Peki, Yuhanna hakkında ne biliyoruz? Yuhanna Kafernahum’da yetişen bir Yahudi’ydi. Babası Zebedi’nin birkaç balıkçı teknesi vardı, Yuhanna ile ağabeyi Yakup aile şirketinde çalışıyorlardı (Markos 1:20). Annesi muhtemelen Salomeydi (bkz. Matta 27:56, Markos 15:40). O da Meryem’in kardeşi ve İsa’nın teyzesi olabilir (Yuhanna 19:25). Yani büyük olasılıkla Yuhanna İsa’nın kuzeniydi. Yuhanna başta Yahya’nın bir öğrencisi iken üstadının yönlendirmesiyle Mesih’e ilgi duymaya başladı (Yuhanna 1:35-40). Daha sonra Mesih’in çağırmasıyla babasını ve mesleğini tümden bırakıp İsa’nın öğrencisi oldu (Matta 4:21). Yuhanna, on iki havari arasında, Mesih’e en yakın üç kişiden biriydi (Matta 17). Özel durumlarda İsa Yuhanna, Yakup ve Petrus’u yanına alıyordu (Luka 8:51, Matta 26:37). Ağabeyi Yakup ile Yuhanna o kadar ateşli bir karaktere sahiptiler ki onlara “Beni-Regeş” yani “Gök gürültüsü oğulları” lakabı verildi.

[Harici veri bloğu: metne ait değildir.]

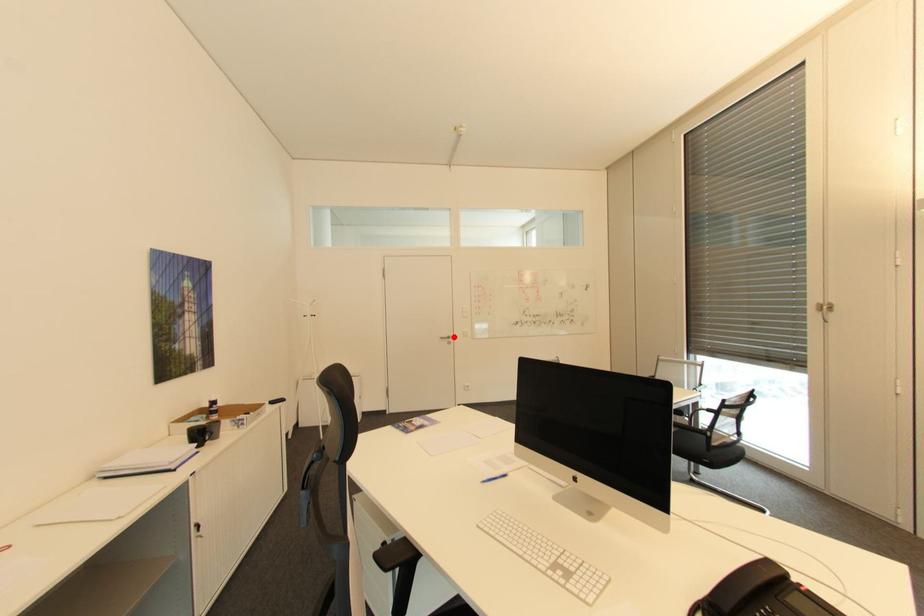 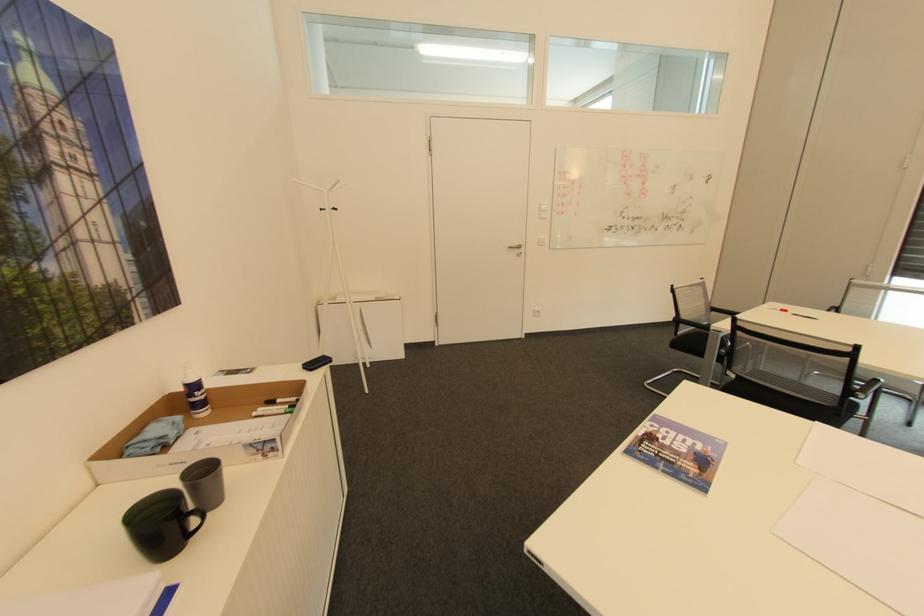 Question: I am providing you with two images of the same scene from different viewpoints. A red point is shown in image1. For the corresponding object point in image2, is it positioned nearer or farther from the camera?

Choices:
 (A) Nearer
 (B) Farther

Answer: (A) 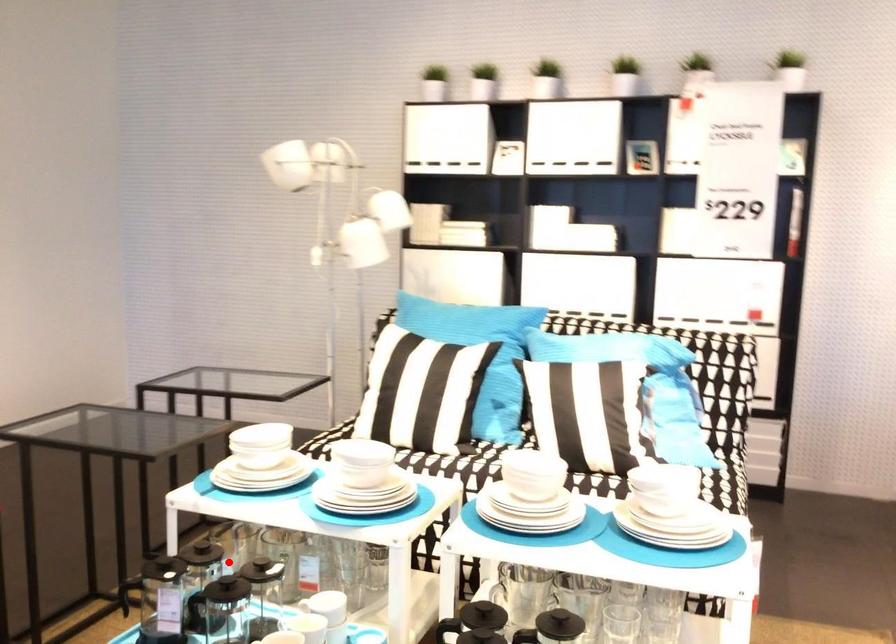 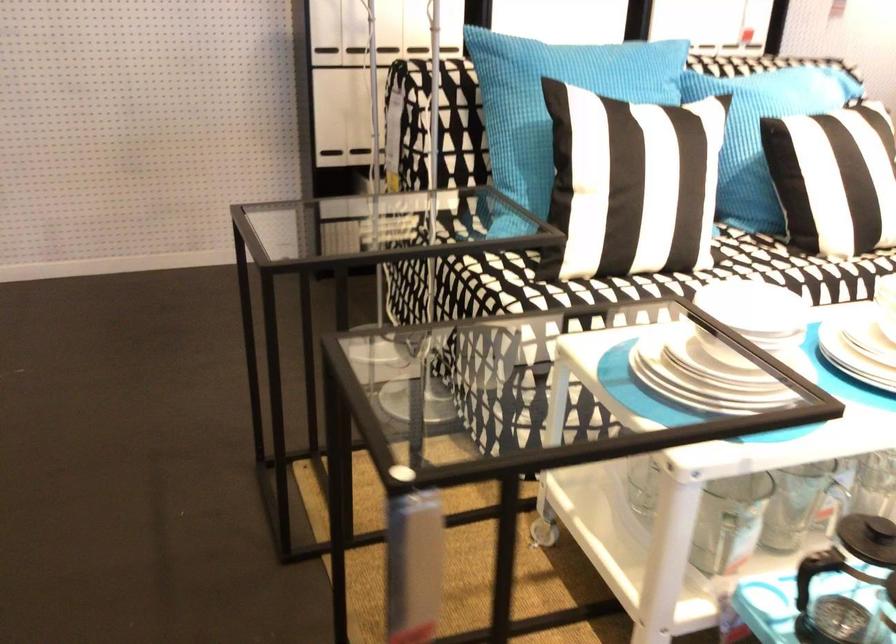 Find the pixel in the second image that matches the highlighted location in the first image.

(867, 538)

Çarmıh yolunda Mesih’in geçirdiği son acılı saatlerde tüm öğrencileri sağa sola dağılırken Yuhanna sonuna kadar O’na sadık kaldı. Mahkemeleri süresince ve sonunda çarmıhın dibinde bile Yuhanna Mesih’in yanından ayrılmadı (Yuhanna 18:15, 19:26). İsa’nın ölümden dirildiği haber gelince de ilk mezara yetişen ve dirildiğine inanan yine Yuhanna’ydı (Yuhanna 20:3). Daha sonra ilk kilise döneminde Yuhanna hep Petrus’la birlikte hareket ediyordu. Beraber tapınakta vaaz veriyorlar, tutuklanıyorlar, hapse atılıyorlar. İlerleyen yıllarda İsa’dan emanet aldığı annesiyle birlikte Yuhanna Efes’e taşındı ve hizmetini orada sürdürdü. Kiliseler arasında hep “Sevgi Elçisi” olarak bilinirdi. İyice yaşlandıktan sonra tutuklanıp yetkililer önüne getirildi. Ona her türlü işkenceyi ettiler ama öldüremeyince onu Patmos adasına sürdüler. Orada “Vahiy” kitabının içeriğini aldı. Daha sonra Efes’e döndü ve orada öldü, hatta mezarı bugün bile Selçuk’un yanında bulunan ve daha sonra adına yapılan devasa bir katedralde bulunuyordur. İşte adını taşıyan bu kitapta Yuhanna kendini değil uğruna yaşadığı ve sonunda canını verdiği Tanrı Oğlu İsa Mesih’i ön plana çıkartır. Neticede bu Yuhanna’nın kitabı değil Tanrı’nın müjdesidir.